High-Tech Employment in Texas is Growing

According to the Wednesday, November 29, 1995 issue of Wall Street Journal, High-technology is one of the fastest growing job categories in Texas. Today there are more people working in high-tech businesses than in the oil and gas industry.

The Federal Reserve Bank of Dallas recent study shows that employment in high-tech industries totaled 3.4% of the state's nonagricultural work force in 1994, compared with 2% in oil and natural-gas business. These figures suggest that the high-tech jobs are growing at twice the rate of the total nonagricultural jobs in Texas.

The study also concludes that Texas is doing dramatically better than the national average in some high-tech areas. For example, jobs in software production have more than doubled in Texas from 1988 to 1994, and computer programming employment increased 96%. Nationally, those job categories each grew 76% over the same period.

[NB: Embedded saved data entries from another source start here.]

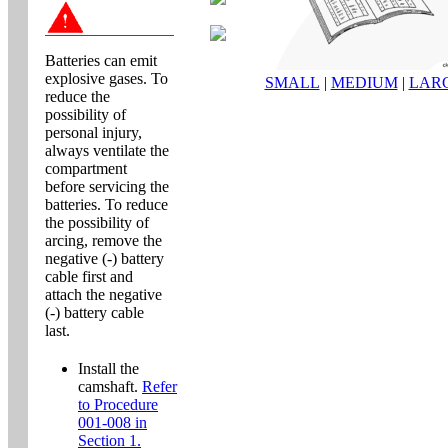
Batteries can emit
explosive gases. To
SMALL
|
MEDIUM
|
LAR
reduce the
possibility of
personal injury,
always ventilate the
compartment
before servicing the
batteries. To reduce
the possibility of
arcing, remove the
negative (-) battery
cable first and
attach the negative
(-) battery cable
last.
Install the
camshaft.
Refer
to Procedure
001-008 in
Section 1.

The study also points out some surprises within the state, Austin, generally viewed as the state's high-technology Mecca, holds only 20% of total jobs in the industry. The much-larger Dallas-Fort Worth area, however, is the undisputed king in high-technology employment with 52% of the total, much of that in telecommunications and manufacturing of electronic components, such as semiconductors and circuit boards. Houston holds 17% of the state's high-tech jobs.

The issue to keep in mind about these high-tech jobs, is that not all high-tech classified positions command high dollar salaries. For example, an electrical engineer can earn $21 an hour, but an assembly line worker earns about $8 an hour.